+++ Data shown

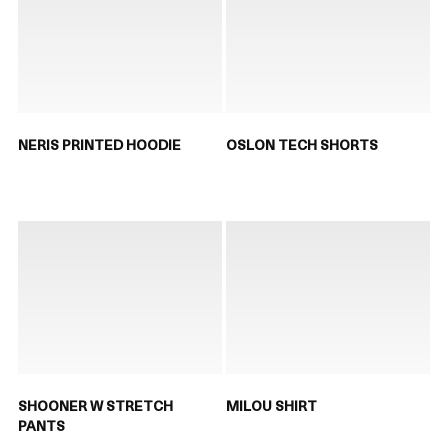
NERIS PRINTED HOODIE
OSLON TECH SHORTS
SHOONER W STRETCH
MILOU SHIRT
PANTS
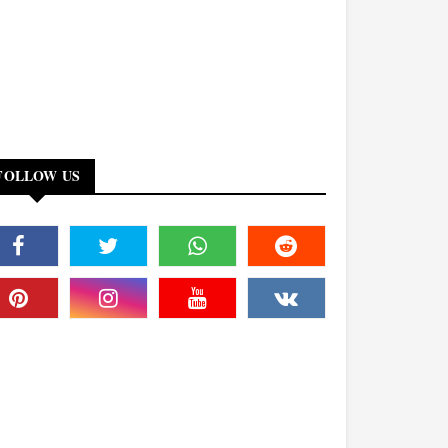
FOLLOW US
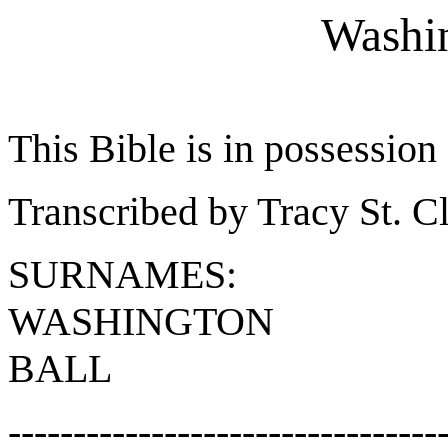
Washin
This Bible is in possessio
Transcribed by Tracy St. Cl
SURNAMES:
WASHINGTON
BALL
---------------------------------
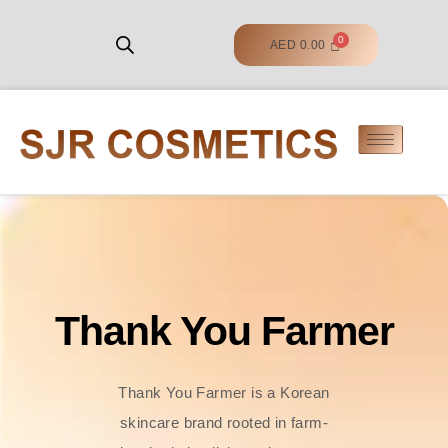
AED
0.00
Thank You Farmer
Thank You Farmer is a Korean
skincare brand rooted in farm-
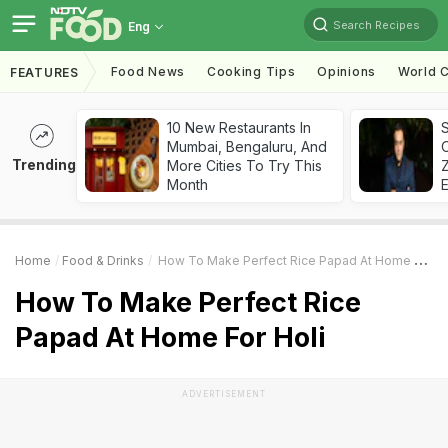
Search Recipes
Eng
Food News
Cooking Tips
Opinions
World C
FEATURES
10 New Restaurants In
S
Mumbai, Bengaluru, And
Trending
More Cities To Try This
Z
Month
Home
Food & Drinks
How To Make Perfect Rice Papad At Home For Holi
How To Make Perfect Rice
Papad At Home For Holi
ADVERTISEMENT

++++++
+++ Data shown

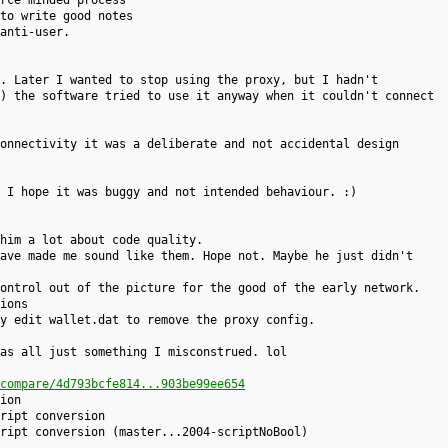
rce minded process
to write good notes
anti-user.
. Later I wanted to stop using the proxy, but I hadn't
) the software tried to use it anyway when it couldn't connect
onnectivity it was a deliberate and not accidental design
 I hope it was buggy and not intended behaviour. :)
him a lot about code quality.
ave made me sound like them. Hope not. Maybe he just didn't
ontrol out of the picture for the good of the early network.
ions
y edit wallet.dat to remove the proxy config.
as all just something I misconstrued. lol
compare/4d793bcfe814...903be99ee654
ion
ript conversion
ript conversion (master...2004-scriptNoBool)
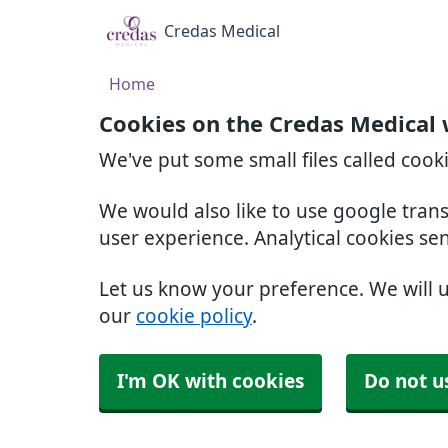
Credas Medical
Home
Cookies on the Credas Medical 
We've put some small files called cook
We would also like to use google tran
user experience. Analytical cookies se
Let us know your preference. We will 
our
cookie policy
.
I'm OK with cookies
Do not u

++++++
+++ Data shown

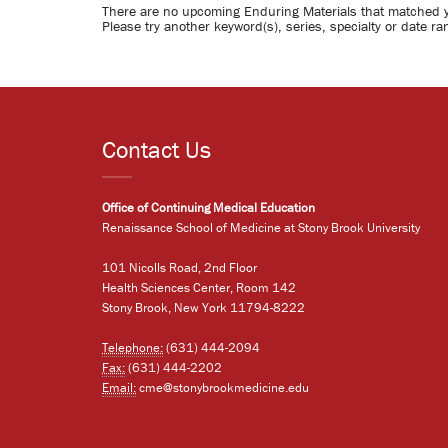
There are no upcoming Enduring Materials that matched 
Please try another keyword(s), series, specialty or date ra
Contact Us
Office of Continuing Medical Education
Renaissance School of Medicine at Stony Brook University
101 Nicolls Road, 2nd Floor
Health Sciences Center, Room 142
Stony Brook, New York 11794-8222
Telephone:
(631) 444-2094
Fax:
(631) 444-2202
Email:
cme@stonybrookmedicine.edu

++++++

● Instructions to follow:
Only the lines of the listing above from the one with "NERIS PRINTED HOODIE" through the one with "ADVERTISEMENT" should be output, exactly, with both ends kept and pictures left out.

● Exercise answer:
NERIS PRINTED HOODIE
OSLON TECH SHORTS
SHOONER W STRETCH
MILOU SHIRT
PANTS
FOLLOW US
Washin
This Bible is in possessio
Transcribed by Tracy St. Cl
SURNAMES:
WASHINGTON
BALL
---------------------------------
AED
0.00
Thank You Farmer
Thank You Farmer is a Korean
skincare brand rooted in farm-
Search Recipes
Eng
Food News
Cooking Tips
Opinions
World C
FEATURES
10 New Restaurants In
S
Mumbai, Bengaluru, And
Trending
More Cities To Try This
Z
Month
Home
Food & Drinks
How To Make Perfect Rice Papad At Home For Holi
How To Make Perfect Rice
Papad At Home For Holi
ADVERTISEMENT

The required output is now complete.